Inside/Outside: Work from Intersections

A solo exhibition by Dawline-Jane Oni-Eseleh

You can view the exhibition in person at the Sleeth by appointment only or click HERE to view the exhibition digitally.

Join us for an artist talk via Zoom on Thursday, November 19 at 7pm (eastern time). Click HERE to sign up!


Inside/Outside is a series of four handmade natural object vignettes contained in acrylic cubes placed off the north side of Berryman Path in Live Oak Park just below Oxford Street. Like a game of I Spy, the four pieces hide from view in plain sight. They reflect the tension between real and make believe, what is indigenous and what is imported, and what is accessible and what is constrained. The distinct feeling of being boxed in and isolated from our surroundings over the last six months of the pandemic emerges from the pieces as well.

Dawline-Jane first visited this site in late February, just as the new Berkeley spring bloom burst forth. The creek was flowing, the trees were budding, and the new plant growth exploding. Now as the seasons shift into fall, the tone of the pieces is a bit different. Instead of budding life, they suggest a closing in and preparing for the next phase of growth to come.

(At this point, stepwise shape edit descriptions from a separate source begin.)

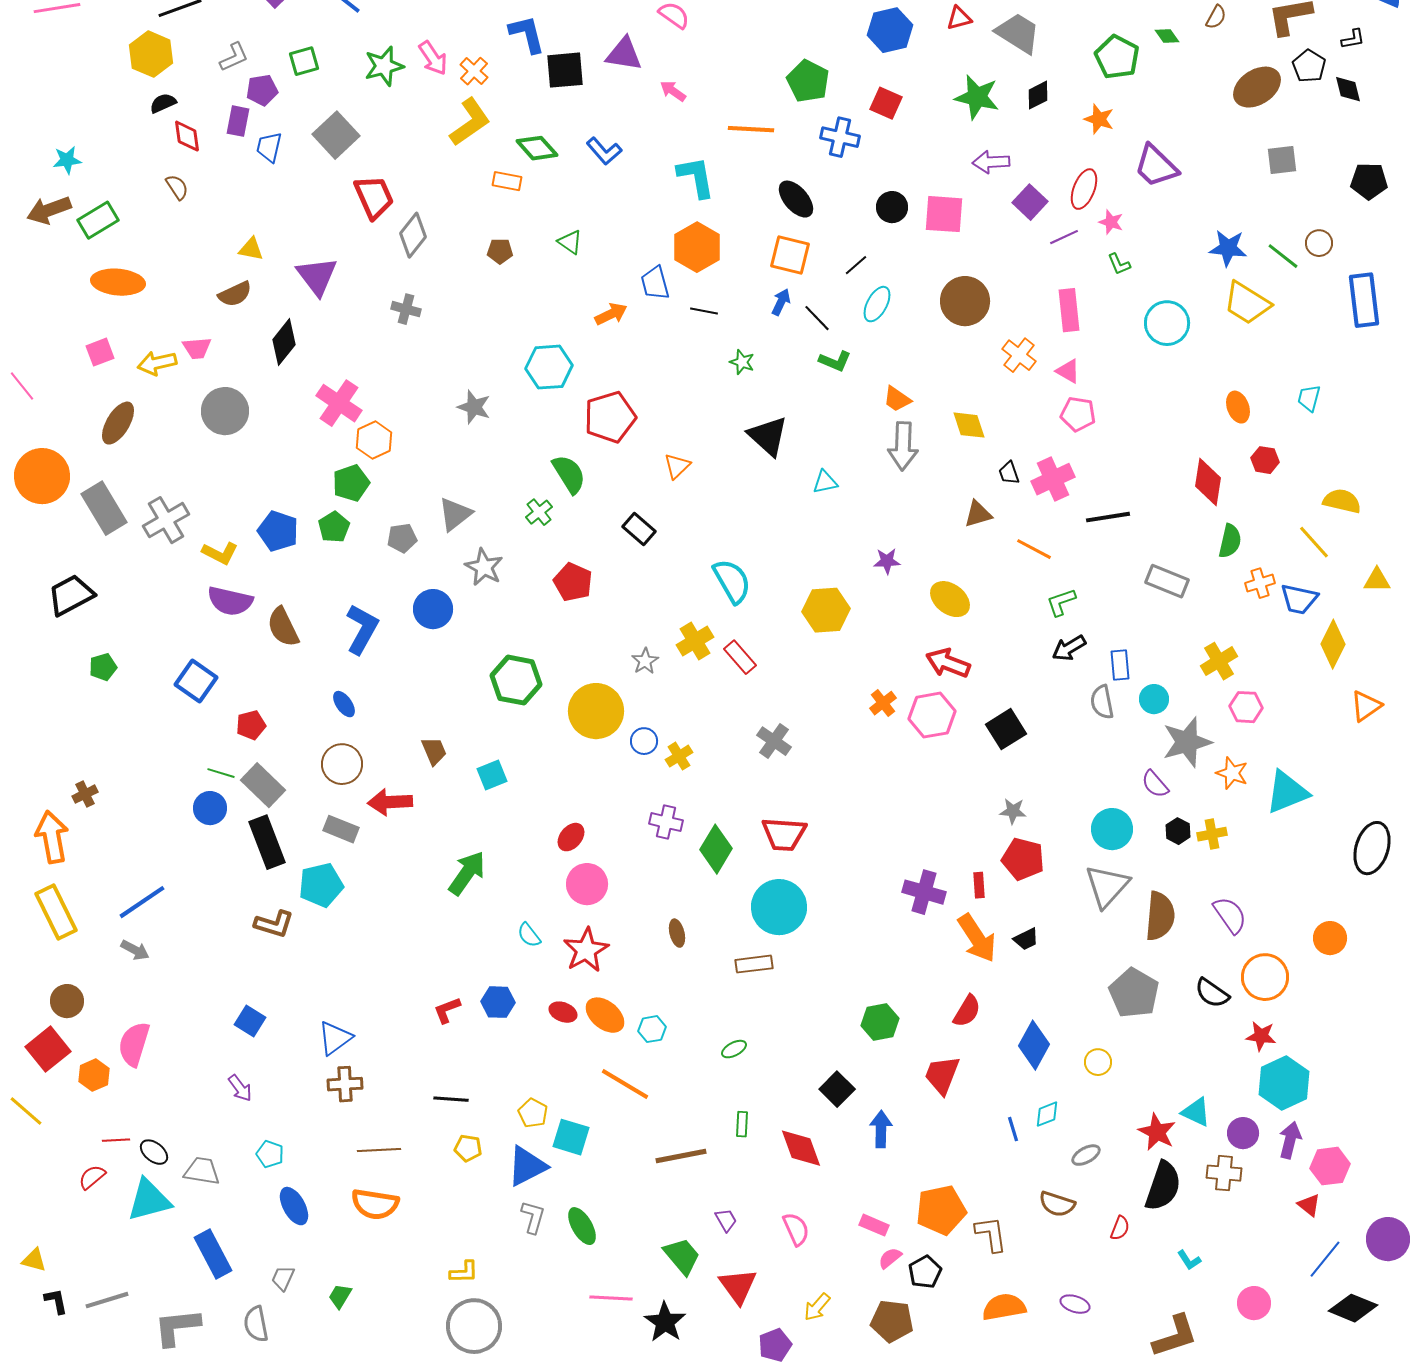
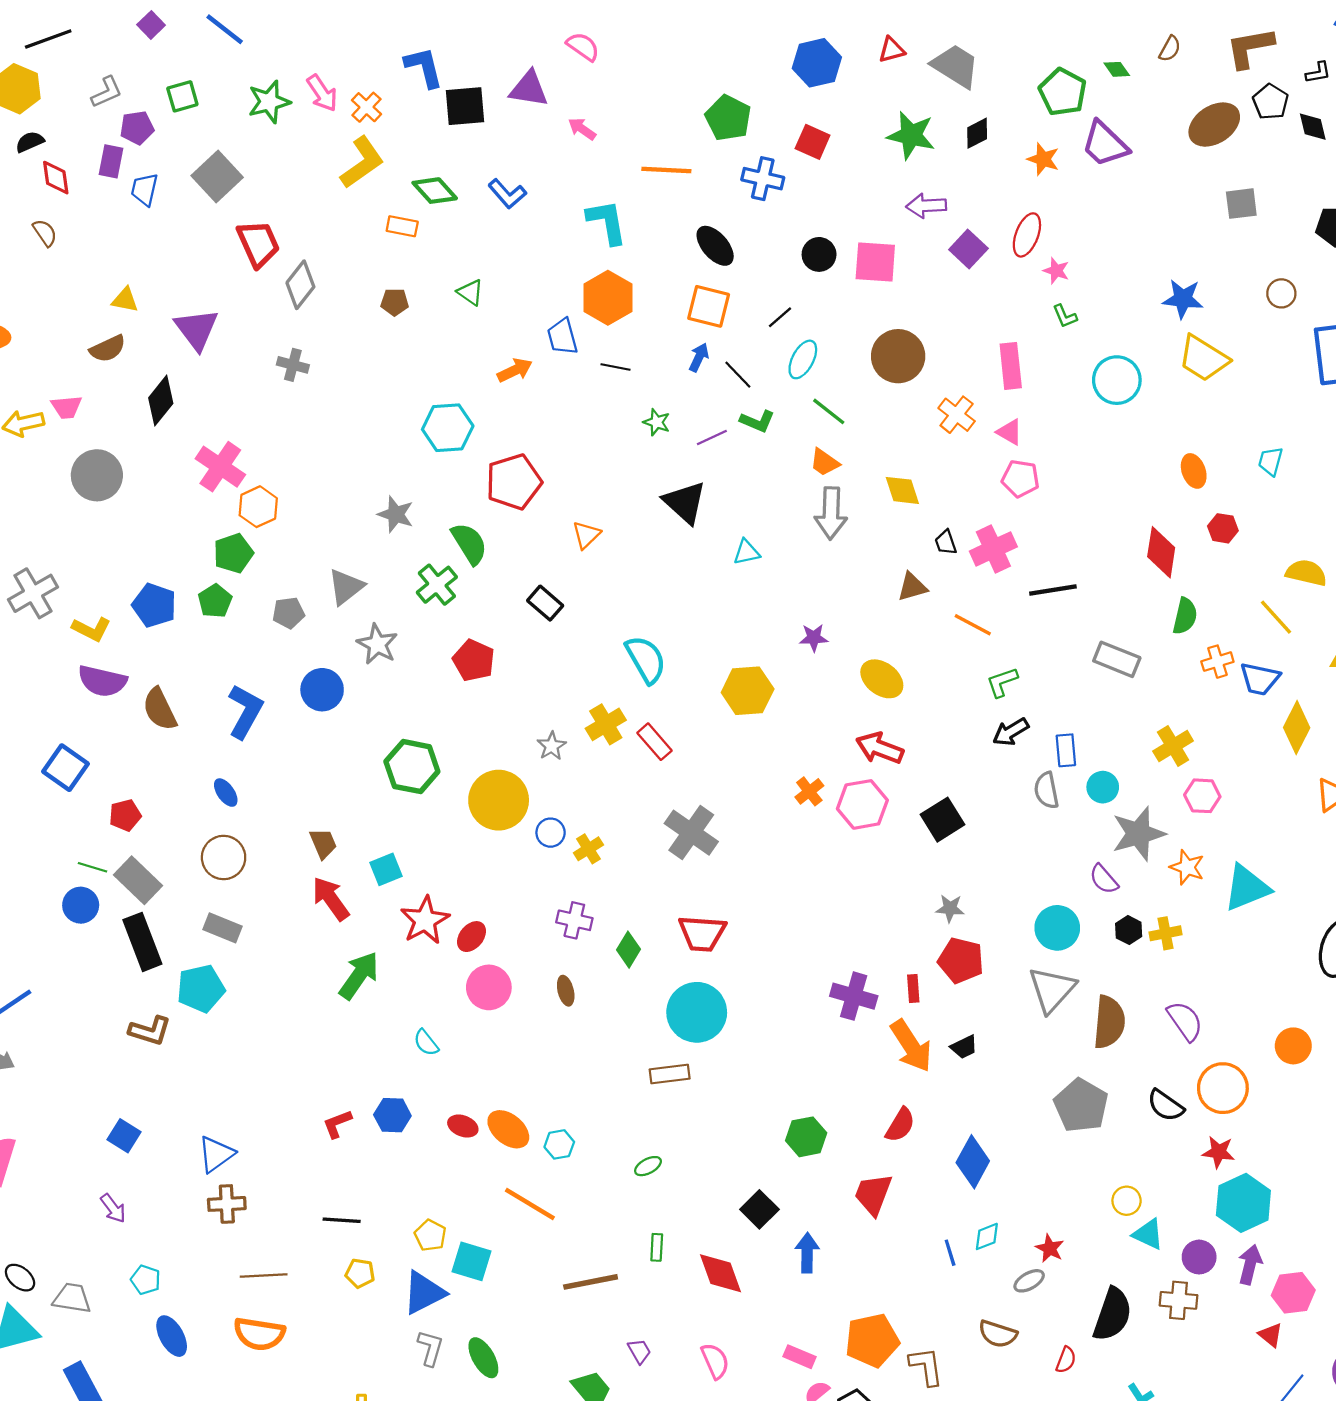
purple trapezoid: (1156, 166) -> (1105, 144), moved
purple line: (1064, 237) -> (712, 437), moved
green line: (1283, 256) -> (829, 411), moved
gray star: (474, 407) -> (396, 514), moved
green cross: (539, 512) -> (437, 585), size x1.4
gray cross: (774, 741) -> (691, 833), size x1.4
red arrow: (390, 802) -> (331, 899), moved, turned 57
green diamond: (716, 849) -> (628, 950), size x0.7
brown ellipse: (677, 933) -> (566, 991), moved
red star: (586, 950) -> (425, 920), moved
yellow circle: (1098, 1062) -> (1127, 1201), moved
red star: (1157, 1132) -> (1050, 1248), moved, size x0.7

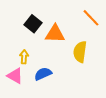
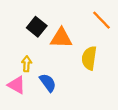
blue semicircle: (43, 74) -> (48, 83), turned 78

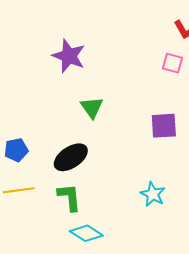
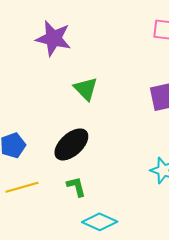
green L-shape: (69, 197) -> (76, 187), size x0.7

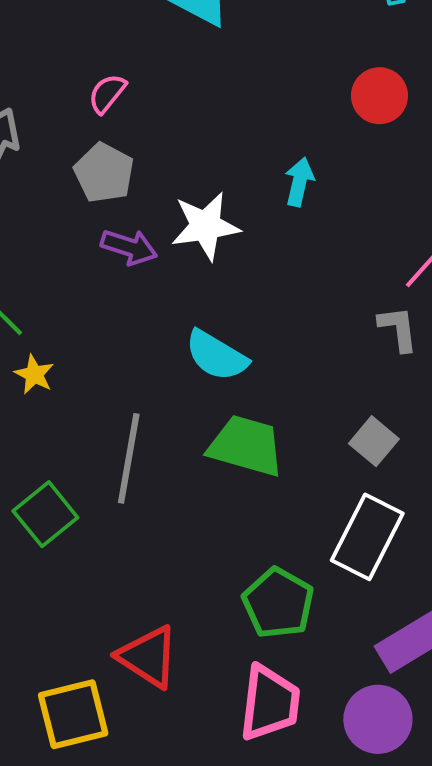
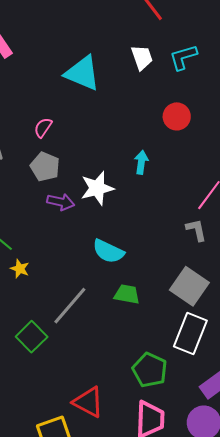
gray square: (374, 441) -> (189, 286), size x1.6
green trapezoid: (246, 446) -> (127, 294), size x0.7
gray line: (129, 458) -> (70, 306), turned 36

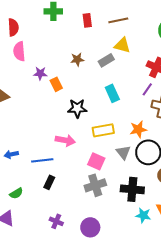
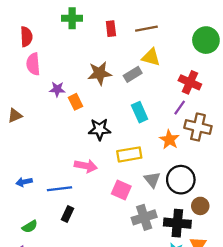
brown star: (77, 59) -> (100, 73), size x1.5
orange star: (138, 129) -> (169, 140), moved, turned -30
gray cross: (95, 185) -> (144, 217), moved
black cross: (132, 189) -> (177, 223), moved

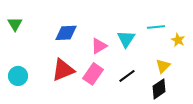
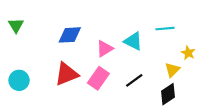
cyan triangle: (126, 39) -> (133, 41), turned -36
yellow star: (178, 40) -> (188, 53), moved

Dawline-Jane Oni-Eseleh is a visual artist and illustrator whose current work is focused primarily on the shifting urban landscape. An avid observer and prolific photographer, she employs a vast catalog of visual notes and memories to create her work. A lover of materials and process, Dawline-Jane uses a range of media including relief printmaking, pen and ink, photo transfer and encaustic. She has exhibited at Oxtail Gallery, NIAD Gallery, Southern Exposure, and has been a Print Public Artist-in-Residence at Kala.

Post script for this show –

This is an expansion of the original site specific work, with photos that show context for the piece, as well as a continuation on my meditation on sheltering in place for an indeterminate amount of time. As an urban dweller with limited access to wild open spaces, I continue to grapple with the implications of being unable to visit these spaces that I love. These are both souvenirs and love letters to outside spaces.